Regeling van de Minister van Veiligheid en Justitie van 12 december 2014, nr. 591110, tot indexering van bedragen in de Algemene wet bestuursrecht, het Besluit proceskosten bestuursrecht en de Wet griffierechten burgerlijke zaken

De Minister van Veiligheid en Justitie,

Gelet op artikel 11:2, eerste en tweede lid, van de Algemene wet bestuursrecht en artikel 2 van de Wet griffierechten burgerlijke zaken;

Besluit:

ARTIKEL I

De Algemene wet bestuursrecht wordt als volgt gewijzigd:

A

In artikel 4:113, eerste lid, wordt ‘€ 454’ vervangen door: € 500.

B

Artikel 8:41, tweede lid, wordt als volgt gewijzigd:

1. In onderdeel b wordt ‘€ 165’ vervangen door: € 167.

2. In onderdeel c wordt ‘€ 328’ vervangen door: € 331.

C

Artikel 8:109, eerste lid, wordt als volgt gewijzigd:

1. In onderdeel a wordt ‘€ 122’ vervangen door: € 123.

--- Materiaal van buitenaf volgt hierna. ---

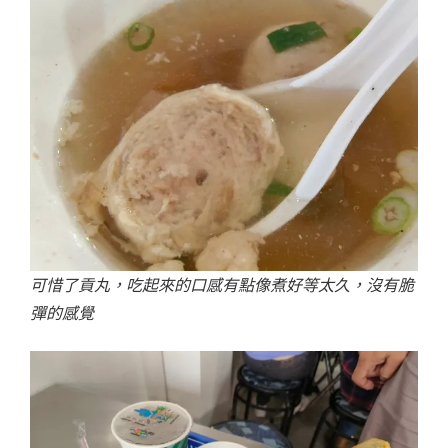
可惜了貢丸，吃起來的口感有點像煮好等太久，沒有脆
彈的感覺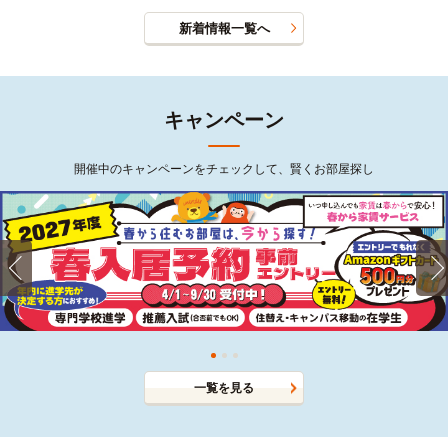
新着情報一覧へ
キャンペーン
開催中のキャンペーンをチェックして、賢くお部屋探し
一覧を見る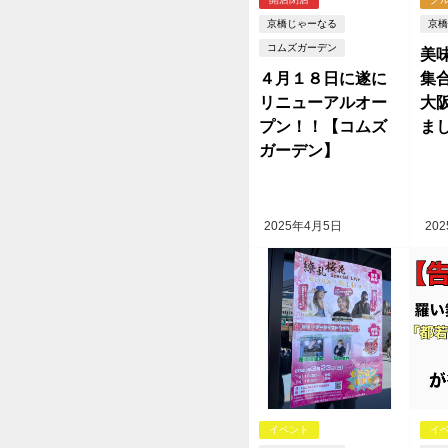
京橋じゃーなる
京橋
コムズガーデン
美
４月１８日に遂に
集合
リニューアルオー
大
プン！！【コムズ
ま
ガーデン】
2025年4月5日
20
イベント
イ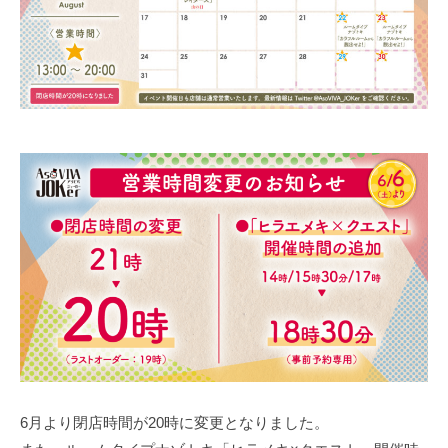
ェ
月
i
A
遊
A
2
v
J
び
9
a
s
O
場
日
j
K
o
！
o
e
V
k
r
I
e
V
r
A
J
O
K
e
r
6月より閉店時間が20時に変更となりました。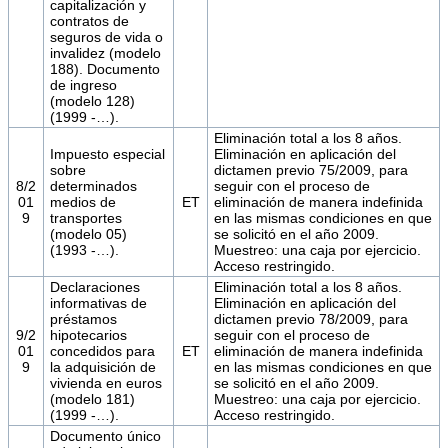
capitalización y
contratos de
seguros de vida o
invalidez (modelo
188). Documento
de ingreso
(modelo 128)
(1999 -…).
Eliminación total a los 8 años.
Impuesto especial
Eliminación en aplicación del
sobre
dictamen previo 75/2009, para
8/2
determinados
seguir con el proceso de
01
medios de
ET
eliminación de manera indefinida
9
transportes
en las mismas condiciones en que
(modelo 05)
se solicitó en el año 2009.
(1993 -…).
Muestreo: una caja por ejercicio.
Acceso restringido.
Declaraciones
Eliminación total a los 8 años.
informativas de
Eliminación en aplicación del
préstamos
dictamen previo 78/2009, para
9/2
hipotecarios
seguir con el proceso de
01
concedidos para
ET
eliminación de manera indefinida
9
la adquisición de
en las mismas condiciones en que
vivienda en euros
se solicitó en el año 2009.
(modelo 181)
Muestreo: una caja por ejercicio.
(1999 -…).
Acceso restringido.
Documento único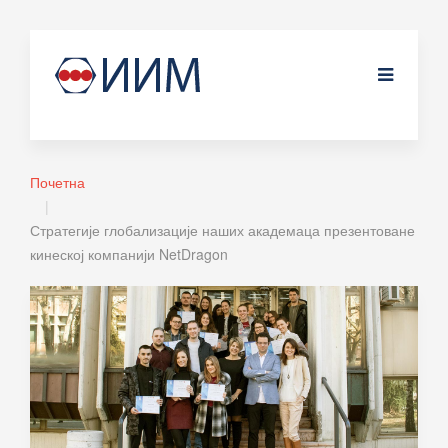
Почетна
Стратегије глобализације наших академаца презентоване
кинеској компанији NetDragon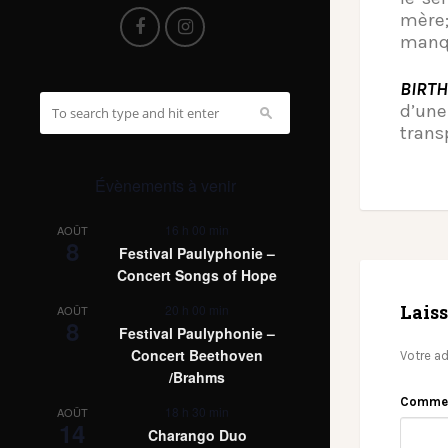
mère;
manqu
BIRT
d’un
trans
Évènements à venir
16 h 00 min
AOÛT
8
Festival Paulyphonie –
Concert Songs of Hope
Lais
20 h 00 min
AOÛT
8
Festival Paulyphonie –
Concert Beethoven
Votre ad
/Brahms
Comme
18 h 30 min
AOÛT
14
Charango Duo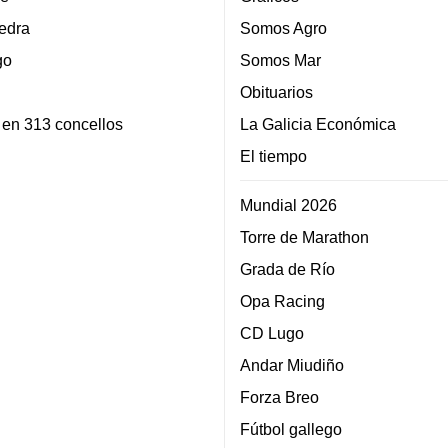
edra
Somos Agro
go
Somos Mar
Obituarios
 en 313 concellos
La Galicia Económica
El tiempo
Mundial 2026
Torre de Marathon
Grada de Río
Opa Racing
CD Lugo
Andar Miudiño
Forza Breo
Fútbol gallego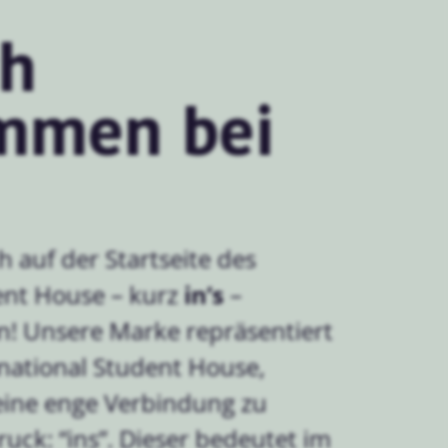
ch
mmen bei
h auf der Startseite des
in’s
ent House – kurz
–
n! Unsere Marke repräsentiert
rnational Student House,
eine enge Verbindung zu
uck: “ins”. Dieser bedeutet im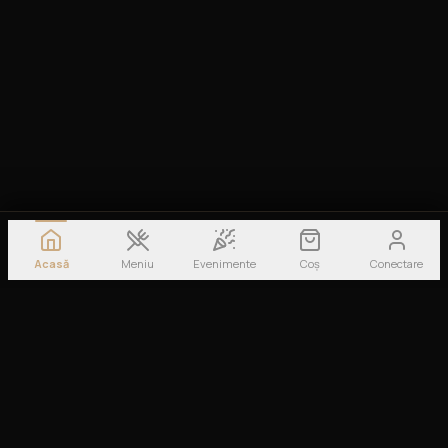
Acasă
Meniu
Evenimente
Coș
Conectare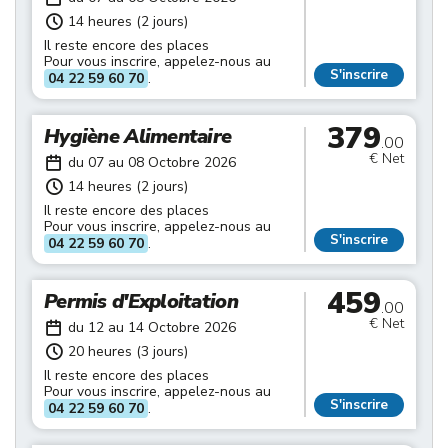
14 heures (2 jours)
Il reste encore des places
Pour vous inscrire, appelez-nous au
S'inscrire
04 22 59 60 70
.
379
Hygiène Alimentaire
.00
€ Net
du 07 au 08 Octobre 2026
14 heures (2 jours)
Il reste encore des places
Pour vous inscrire, appelez-nous au
S'inscrire
04 22 59 60 70
.
459
Permis d'Exploitation
.00
€ Net
du 12 au 14 Octobre 2026
20 heures (3 jours)
Il reste encore des places
Pour vous inscrire, appelez-nous au
S'inscrire
04 22 59 60 70
.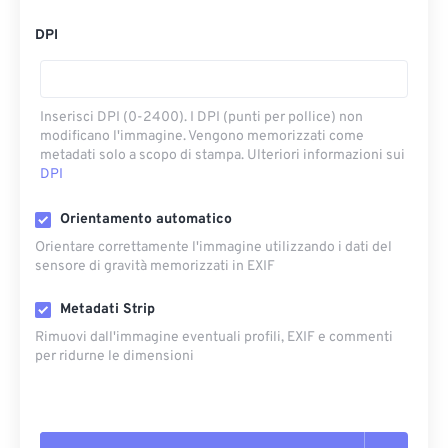
DPI
Inserisci DPI (0-2400). I DPI (punti per pollice) non
modificano l'immagine. Vengono memorizzati come
metadati solo a scopo di stampa. Ulteriori informazioni sui
DPI
Orientamento automatico
Orientare correttamente l'immagine utilizzando i dati del
sensore di gravità memorizzati in EXIF
Metadati Strip
Rimuovi dall'immagine eventuali profili, EXIF ​​e commenti
per ridurne le dimensioni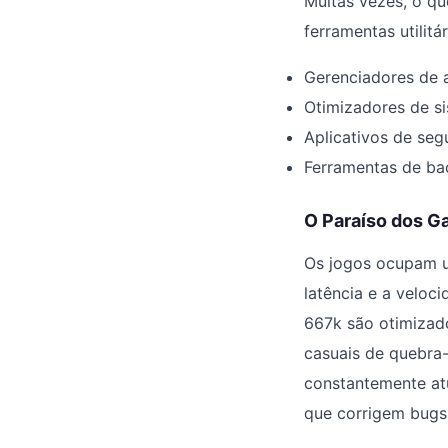
Muitas vezes, o q
ferramentas utilit
Gerenciadores de 
Otimizadores de si
Aplicativos de se
Ferramentas de ba
O Paraíso dos G
Os jogos ocupam u
latência e a veloc
667k são otimizad
casuais de quebra-
constantemente atu
que corrigem bugs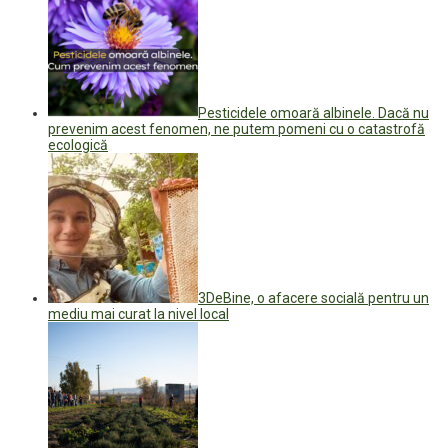
Pesticidele omoară albinele. Dacă nu
prevenim acest fenomen, ne putem pomeni cu o catastrofă
ecologică
3DeBine, o afacere socială pentru un
mediu mai curat la nivel local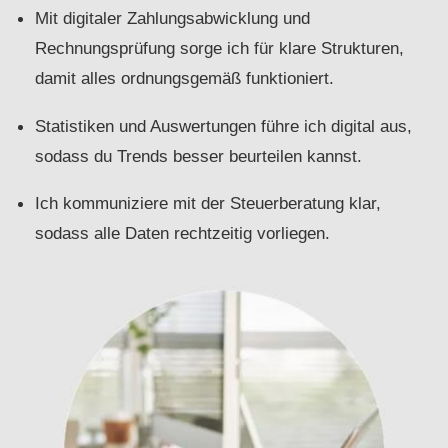
Mit digitaler Zahlungsabwicklung und
Rechnungsprüfung sorge ich für klare Strukturen,
damit alles ordnungsgemäß funktioniert.
Statistiken und Auswertungen führe ich digital aus,
sodass du Trends besser beurteilen kannst.
Ich kommuniziere mit der Steuerberatung klar,
sodass alle Daten rechtzeitig vorliegen.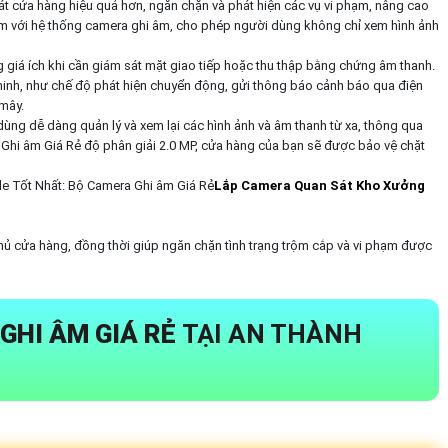
t cửa hàng hiệu quả hơn, ngăn chặn và phát hiện các vụ vi phạm, nâng cao
èm với hệ thống camera ghi âm, cho phép người dùng không chỉ xem hình ảnh
 giá ích khi cần giám sát mặt giao tiếp hoặc thu thập bằng chứng âm thanh.
inh, như chế độ phát hiện chuyển động, gửi thông báo cảnh báo qua điện
 mây.
ùng dễ dàng quản lý và xem lại các hình ảnh và âm thanh từ xa, thông qua
 Ghi âm Giá Rẻ độ phân giải 2.0 MP, cửa hàng của bạn sẽ được bảo vệ chặt
e Tốt Nhất: Bộ Camera Ghi âm Giá Rẻ
Lắp Camera Quan Sát Kho Xưởng
ủ cửa hàng, đồng thời giúp ngăn chặn tình trạng trộm cắp và vi phạm được
GHI ÂM GIÁ RẺ
TẠI AN THÀNH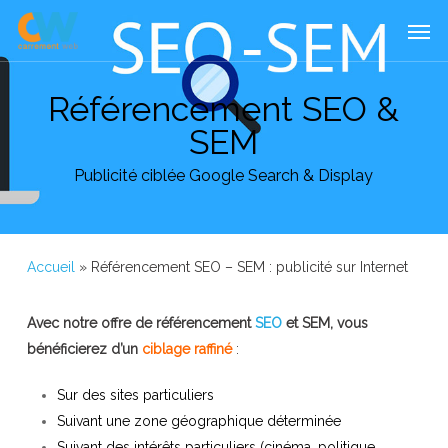
Skip
Menu
Men
to
main
content
Référencement SEO &
SEM
Publicité ciblée Google Search & Display
Accueil
»
Référencement SEO – SEM : publicité sur Internet
Avec notre offre de référencement
SEO
et SEM, vous
bénéficierez d’un
ciblage raffiné
:
Sur des sites particuliers
Suivant une zone géographique déterminée
Suivant des intérêts particuliers (cinéma, politique,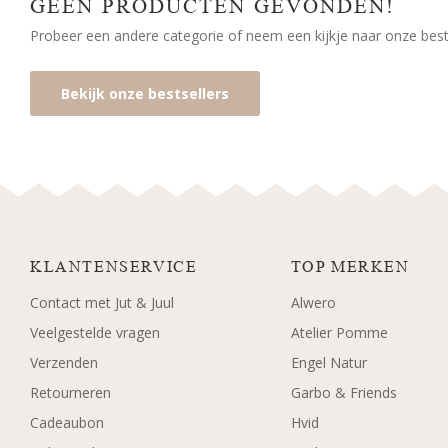
GEEN PRODUCTEN GEVONDEN!
Probeer een andere categorie of neem een kijkje naar onze bests
Bekijk onze bestsellers
KLANTENSERVICE
TOP MERKEN
Contact met Jut & Juul
Alwero
Veelgestelde vragen
Atelier Pomme
Verzenden
Engel Natur
Retourneren
Garbo & Friends
Cadeaubon
Hvid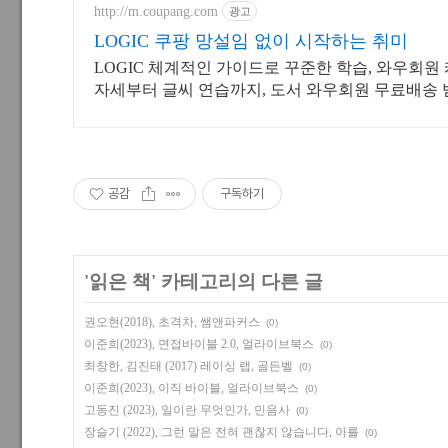
http://m.coupang.com
광고
LOGIC 쿠팡 망설임 없이 시작하는 취미
LOGIC 체계적인 가이드로 꾸준한 학습, 와우회원
자세부터 글씨 연습까지, 도서 와우회원 무료배송 
공감
구독하기
'
읽은 책
' 카테고리의 다른 글
권오현(2018), 초격차, 쌤앤파커스
(0)
이준희(2023), 면접바이블 2.0, 얼라이브북스
(0)
최창한, 김진태 (2017) 레이싱 랩, 골든벨
(0)
이준희(2023), 이직 바이블, 얼라이브북스
(0)
고동진 (2023), 일이란 무엇인가, 민음사
(0)
장슬기 (2022), 그런 말은 전혀 괜찮지 않습니다, 아를
(0)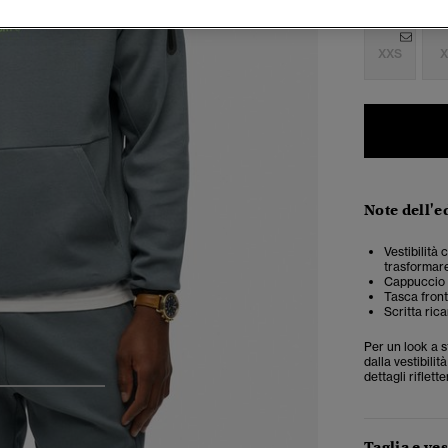
Seleziona Tag
XXS
X
Note dell'e
Vestibilità 
trasformar
Cappuccio co
Tasca front
Scritta ric
Per un look a s
dalla vestibili
dettagli riflet
3
4
5
Taglia e ves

2. In onderdeel b wordt ‘€ 246’ vervangen door: € 248.

3. In onderdeel c wordt ‘€ 493’ vervangen door: € 497.

ARTIKEL II

Het Besluit proceskosten bestuursrecht wordt als volgt gewijzigd:

A

In artikel 2, eerste lid, onder d, wordt ‘€ 80’ vervangen door: € 81.

B

In onderdeel B van de bijlage wordt ‘€ 487’ telkens vervangen door ‘€ 490’ en wordt ‘€ 243’ vervangen door: € 244.

ARTIKEL III

De in de Wet griffierechten burgerlijke zaken genoemde bedragen worden als volgt gewijzigd:

A

In artikel 17, eerste lid, wordt ‘€ 599’ vervangen door: € 604.

B

In artikel 19, eerste lid, wordt ‘€ 357’ vervangen door: € 360.

C

In artikel 22, eerste lid, wordt ‘€ 120’ vervangen door: € 122.

D

In artikel 23, eerste lid, wordt ‘€ 181’ vervangen door: € 183.

E

De in de bijlage bij de wet genoemde bedragen komen te luiden:

Aard c.q. hoogte van de vordering of het verzoek

Griffierecht voor niet-natuurlijke personen

Griffierecht voor natuurlijke personen

Griffierecht voor onvermogenden

Griffierechten bij de rechtbank voor kantonzaken

Zaken met betrekking tot een vordering, dan wel een verzoek:

– van onbepaalde waarde of

– met een beloop van niet meer dan € 500

€ 116

€ 78

€ 78

Zaken met betrekking tot een vordering, dan wel een verzoek met een beloop van meer dan € 500 en niet meer dan € 12.500

€ 466

€ 221

€ 78

Zaken met betrekking tot een vordering, dan wel een verzoek met een beloop van meer dan € 12.500

€ 932

€ 466

€ 78

Griffierechten bij de rechtbank voor andere zaken dan kantonzaken

Zaken met betrekking tot een vordering, dan wel een verzoek van onbepaalde waarde

€ 613

€ 285

€ 78

Zaken met betrekking tot een vordering, dan wel een verzoek met een beloop van niet meer dan € 100.000

€ 1.909

€ 876

€ 78

Zaken met betrekking tot een vordering, dan wel een verzoek met een beloop van meer dan € 100.000

€ 3.864

€ 1.533

€ 78

Griffierechten bij de Gerechtshoven

Zaken met betrekking tot een vordering, dan wel een verzoek:

– van onbepaalde waarde of

– met een beloop van niet meer € 12.500

€ 711

€ 311

€ 311

Zaken met betrekking tot een vordering, dan wel een verzoek met een beloop van meer dan € 12.500 en niet meer dan € 100.000

€ 1.937

€ 711

€ 311

Zaken met betrekking tot een vordering, dan wel een verzoek met een beloop van meer dan € 100.000

€ 5.160

€ 1.615

€ 311

Griffierechten bij de Hoge Raad

Zaken met betrekking tot een vordering, dan wel een verzoek:

– van onbepaalde waarde of

– met een beloop van niet meer € 12.500

€ 777

€ 322

€ 322

Zaken met betrekking tot een vordering, dan wel een verzoek met een beloop van meer dan € 12.500 en niet meer dan € 100.000

€ 2.581

€ 777

€ 322

Zaken met betrekking tot een vordering, dan wel een verzoek met een beloop van meer dan € 100.000

€ 6.453

€ 1.937

€ 322

ARTIKEL IV

  • 1. Artikel 4:113 van de Algemene wet bestuursrecht zoals dat artikel luidde vóór 1 januari 2015 blijft van toepassing indien de aanmaning betrekking heeft op een vóór die datum ontstane betalingsverplichting.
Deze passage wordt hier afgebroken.